Aaron Sanchez: Mexican Brownies

What do you have for dessert after a Tex-Mex feast?  Well, you could do flan.  Or tres leches cake.  Or sopapillas.  Or you could just make something fantastically chocolatey that makes everyone groan with delight and forget to eat their dinner.  We obviously voted for the latter.  This brownie recipe is incredibly chocolatey (if you use the Valrhona cocoa I recommend), and the cinnamon adds just the right spice.  We actually thought there wasn't enough cayenne pepper, so feel free to be a little heavy handed with that one.

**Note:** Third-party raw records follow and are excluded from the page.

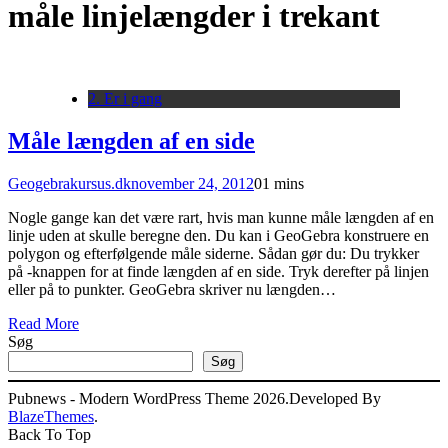
måle linjelængder i trekant
2. Er i gang
Måle længden af en side
Geogebrakursus.dk
november 24, 2012
0
1 mins
Nogle gange kan det være rart, hvis man kunne måle længden af en
linje uden at skulle beregne den. Du kan i GeoGebra konstruere en
polygon og efterfølgende måle siderne. Sådan gør du: Du trykker
på -knappen for at finde længden af en side. Tryk derefter på linjen
eller på to punkter. GeoGebra skriver nu længden…
Read More
Søg
Søg
Pubnews - Modern WordPress Theme 2026.Developed By
BlazeThemes
.
Back To Top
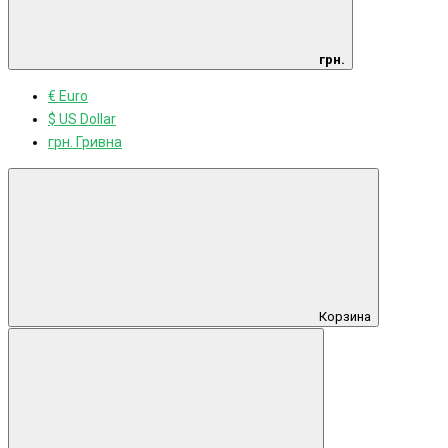
грн.
€ Euro
$ US Dollar
грн. Гривна
Корзина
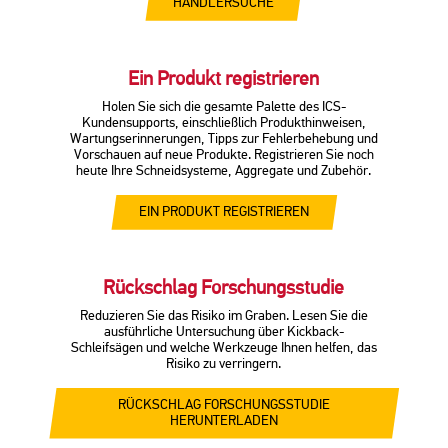
HÄNDLERSUCHE
Ein Produkt registrieren
Holen Sie sich die gesamte Palette des ICS-
Kundensupports, einschließlich Produkthinweisen,
Wartungserinnerungen, Tipps zur Fehlerbehebung und
Vorschauen auf neue Produkte. Registrieren Sie noch
heute Ihre Schneidsysteme, Aggregate und Zubehör.
EIN PRODUKT REGISTRIEREN
Rückschlag Forschungsstudie
Reduzieren Sie das Risiko im Graben. Lesen Sie die
ausführliche Untersuchung über Kickback-
Schleifsägen und welche Werkzeuge Ihnen helfen, das
Risiko zu verringern.
RÜCKSCHLAG FORSCHUNGSSTUDIE
HERUNTERLADEN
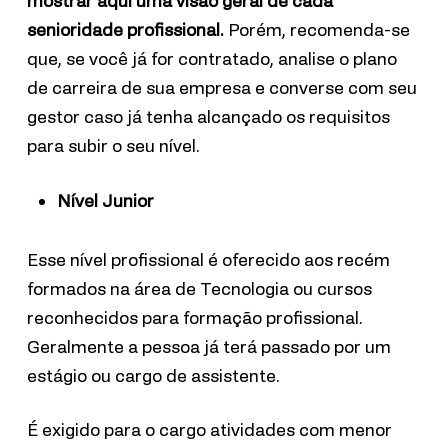
mostrar aqui uma visão geral de cada
senioridade profissional.
Porém, recomenda-se
que, se você já for contratado, analise o plano
de carreira de sua empresa e converse com seu
gestor caso já tenha alcançado os requisitos
para subir o seu nível.
Nível Junior
Esse nível profissional é oferecido aos recém
formados na área de Tecnologia ou cursos
reconhecidos para formação profissional.
Geralmente a pessoa já terá passado por um
estágio ou cargo de assistente.
É exigido para o cargo atividades com menor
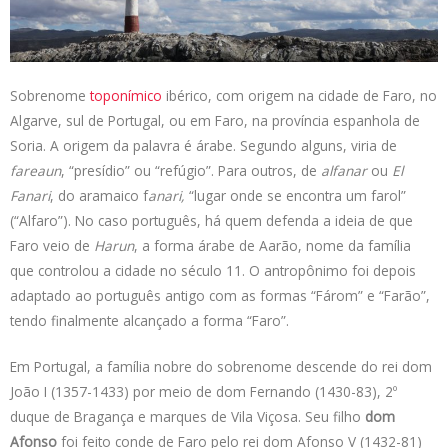
s
e
b
t
L
A
d
o
e
i
p
I
o
r
n
p
n
k
k
Sobrenome
toponímico
ibérico, com origem na cidade de Faro, no
Algarve, sul de Portugal, ou em Faro, na província espanhola de
Soria. A origem da palavra é árabe. Segundo alguns, viria de
fareaun
, “presídio” ou “refúgio”. Para outros, de
alfanar
ou
El
Fanari
, do aramaico f
anari,
“lugar onde se encontra um farol”
(“Alfaro”). No caso português, há quem defenda a ideia de que
Faro veio de
Harun
, a forma árabe de Aarão, nome da família
que controlou a cidade no século 11. O antropônimo foi depois
adaptado ao português antigo com as formas “Fárom” e “Farão”,
tendo finalmente alcançado a forma “Faro”.
Em Portugal, a família nobre do sobrenome descende do rei dom
João I (1357-1433) por meio de dom Fernando (1430-83), 2º
duque de Bragança e marques de Vila Viçosa. Seu filho
dom
Afonso
foi feito conde de Faro pelo rei dom Afonso V (1432-81)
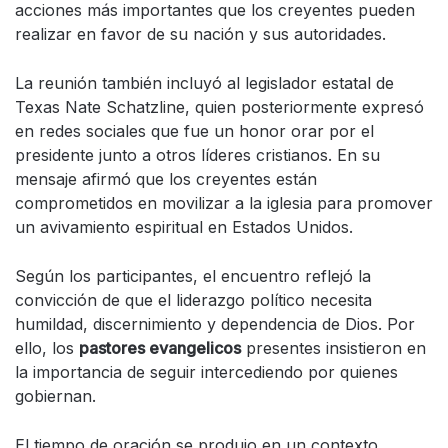
acciones más importantes que los creyentes pueden
realizar en favor de su nación y sus autoridades.
La reunión también incluyó al legislador estatal de
Texas Nate Schatzline, quien posteriormente expresó
en redes sociales que fue un honor orar por el
presidente junto a otros líderes cristianos. En su
mensaje afirmó que los creyentes están
comprometidos en movilizar a la iglesia para promover
un avivamiento espiritual en Estados Unidos.
Según los participantes, el encuentro reflejó la
convicción de que el liderazgo político necesita
humildad, discernimiento y dependencia de Dios. Por
ello, los
pastores evangelicos
presentes insistieron en
la importancia de seguir intercediendo por quienes
gobiernan.
El tiempo de oración se produjo en un contexto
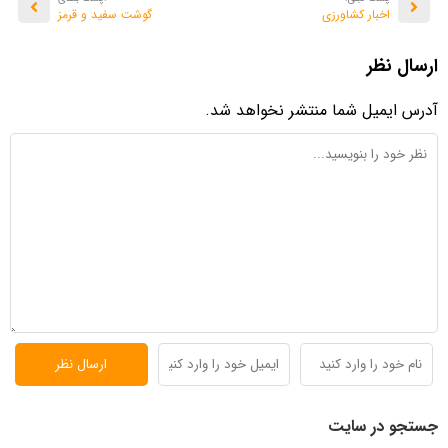
اخبار کشاورزی
گوشت سفید و قرمز
ارسال نظر
آدرس ایمیل شما منتشر نخواهد شد.
جستجو در سایت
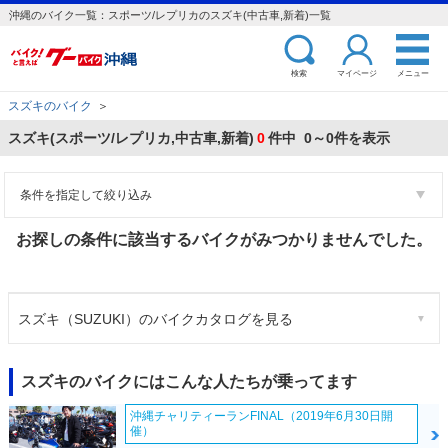
沖縄のバイク一覧：スポーツ/レプリカのスズキ(中古車,新着)一覧
検索
マイページ
メニュー
スズキのバイク
＞
スズキ(スポーツ/レプリカ,中古車,新着)
0
件中 0～0件を表示
条件を指定して絞り込み
お探しの条件に該当するバイクがみつかりませんでした。
スズキ（SUZUKI）のバイクカタログを見る
スズキのバイクにはこんな人たちが乗ってます
沖縄チャリティーランFINAL（2019年6月30日開
催）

Note:  The frosting recipe comes from an old Hershey's booklet, and my family honestly feels like it's a perfect chocolate icing for most occasions.  And we also felt like the only way you could make these brownies even more fantastic than they already were was to slather them in this frosting.  Your personal level of hedonism is up to your discretion.

Mexican Brownies
Adapted from Aaron Sanchez

1 cup (2 sticks) unsalted butter, plus more for greasing
2 cups granulated sugar
4 large eggs
2 teaspoons vanilla extract
⅔ cup good-quality unsweetened cocoa powder (such as Valrhona)
1 cup all-purpose flour
1 teaspoon ground Mexican cinnamon (canela)
¼ teaspoon pequin chili powder or cayenne pepper
½ teaspoon kosher salt
½ teaspoon baking powder

Preheat the oven to 350°F. Line a 9x13-inch baking dish with parchment paper, leaving an overhang on two sides. Press the paper into the corners of the pan and lightly grease the paper with butter.

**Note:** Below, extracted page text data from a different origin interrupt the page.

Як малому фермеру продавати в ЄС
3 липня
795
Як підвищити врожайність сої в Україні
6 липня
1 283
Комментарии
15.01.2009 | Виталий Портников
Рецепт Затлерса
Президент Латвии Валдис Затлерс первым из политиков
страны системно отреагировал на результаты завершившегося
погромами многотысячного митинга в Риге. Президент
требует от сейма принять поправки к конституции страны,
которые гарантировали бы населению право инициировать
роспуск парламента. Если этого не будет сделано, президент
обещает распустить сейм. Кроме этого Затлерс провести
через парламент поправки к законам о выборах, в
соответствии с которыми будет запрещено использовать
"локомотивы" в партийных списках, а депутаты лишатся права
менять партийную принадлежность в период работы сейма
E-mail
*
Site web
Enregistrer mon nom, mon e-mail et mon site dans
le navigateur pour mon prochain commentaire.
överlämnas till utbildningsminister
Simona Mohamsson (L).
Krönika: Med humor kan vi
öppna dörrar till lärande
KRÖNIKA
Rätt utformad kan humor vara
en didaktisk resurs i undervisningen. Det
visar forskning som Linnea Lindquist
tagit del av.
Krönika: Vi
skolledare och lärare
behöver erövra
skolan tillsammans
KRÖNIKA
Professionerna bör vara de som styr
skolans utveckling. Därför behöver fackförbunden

Melt the butter in a nonstick saucepan over medium-low heat; do not boil. Remove from the heat and let cool slightly. Add the sugar, eggs, and vanilla to the saucepan and stir with a wooden spoon until combined.
Add the cocoa, flour, cinnamon, chili powder, salt, and baking powder and mix until smooth. Spread the batter in the prepared pan and bake until a toothpick inserted in the middle comes out fudgy, 20 to 25 minutes. Cool in the pan on a rack, then use the parchment paper to lift out the brownies before slicing.

Makes 18 brownies

Chocolate Frosting
From Hershey's

3 tablespoons unsalted butter, softened
1 teaspoon pure vanilla extract
1⅓ cups powdered sugar
2 to 3 tablespoons milk
¼ cup unsweetened cocoa powder

Mix together the butter, vanilla, sugar, and 2 tablespoons of milk until smooth. Add cocoa powder and enough milk to make the frosting spreadable.